Desperdício de alimentos no centro do debate (Foto: Licia Rubinstein/Agência IBGE Notícias)
A proposta de criminalizar o descarte de alimentos próprios para consumo humano, prevista no Projeto de Lei 502/2025, está gerando debate intenso entre especialistas. Em análise na Câmara dos Deputados, o texto pretende punir produtores e empresas que descartem alimentos ainda aptos ao consumo, com multas que podem chegar a 15% do faturamento bruto anual e penas de reclusão de até quatro anos.
Para a advogada especializada em Direito Agrário Márcia Alcântara, do escritório Celso Cândido de Souza Advogados, o projeto parte de uma preocupação legítima, mas erra ao adotar o caminho da criminalização ampla. Segundo Márcia, o principal problema do PL é não diferenciar o descarte doloso, feito com intenção de manipular preços, das perdas inevitáveis da atividade agrícola.
“O texto criminaliza genericamente o descarte de alimentos aptos para consumo, sem separar situações de dolo específico das perdas causadas por fatores climáticos, pragas ou falhas logísticas, que são inerentes à produção rural”, explica. Para ela, essa lacuna viola o princípio da tipicidade penal e abre margem para punições arbitrárias.
A advogada destaca que práticas deliberadas de destruição de estoques para influenciar preços já são punidas pela legislação brasileira.

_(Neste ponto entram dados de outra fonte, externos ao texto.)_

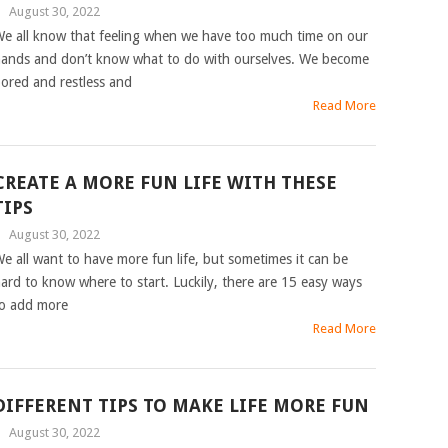
|
August 30, 2022
e all know that feeling when we have too much time on our
ands and don’t know what to do with ourselves. We become
ored and restless and
Read More
CREATE A MORE FUN LIFE WITH THESE
TIPS
|
August 30, 2022
e all want to have more fun life, but sometimes it can be
ard to know where to start. Luckily, there are 15 easy ways
o add more
Read More
DIFFERENT TIPS TO MAKE LIFE MORE FUN
|
August 30, 2022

“Casos de manipulação de mercado já se enquadram na Lei Antitruste. Criar uma nova punição penal para a mesma conduta pode configurar bis in idem, além de deslocar o debate para o campo penal quando ele deveria ser tratado como crime contra a ordem econômica, com prova clara de dolo”, afirma.
Insegurança jurídica e critérios vagos
Outro ponto crítico, na avaliação da especialista, é a falta de critérios técnicos para definir o que seria um alimento “ainda próprio para consumo”. O projeto não faz referência a normas sanitárias da Agência Nacional de Vigilância Sanitária (Anvisa) nem a parâmetros científicos objetivos, o que gera insegurança jurídica.
“Um alimento rejeitado por questões estéticas pode ser considerado apto ou não dependendo da interpretação do fiscal ou do juiz. Isso fere diretamente o princípio da legalidade penal, que exige clareza absoluta na definição do crime”, ressalta.
Márcia chama atenção ainda para o impacto desproporcional sobre agricultores familiares e produtores médios, que representam cerca de 70% dos estabelecimentos rurais do país.
“Esses produtores não têm acesso a silos climatizados ou câmaras frias e sofrem perdas maiores no pós-colheita. Penalizá-los da mesma forma que grandes empresas ignora a desigualdade estrutural do setor e viola o princípio constitucional da isonomia”, afirma.
A advogada alerta que a insegurança jurídica pode reduzir a diversidade produtiva. “Com medo de processos e multas, produtores tendem a abandonar cultivos mais sensíveis, como frutas, legumes e verduras, optando por monoculturas mais resistentes. Isso reduz a oferta de alimentos frescos, pressiona preços e compromete a segurança alimentar”, observa.
Penalização
Márcia também critica o uso do direito penal como instrumento para impor a função social da propriedade. “O desperdício de alimentos é um problema estrutural, ligado à falta de infraestrutura, logística precária e condições climáticas. O direito penal deve ser a última ratio, não a primeira resposta. Criminalizar não resolve o problema, apenas transfere custos e riscos para produtores vulneráveis”, diz.
Para a especialista, o caminho mais eficaz passa por políticas públicas e incentivos econômicos, como investimentos em armazenagem, melhoria da logística rural e estímulos fiscais para doação voluntária a bancos de alimentos. “Essas medidas atacam as causas reais do desperdício sem gerar efeitos colaterais graves para o agronegócio e para a segurança alimentar do país”, conclui.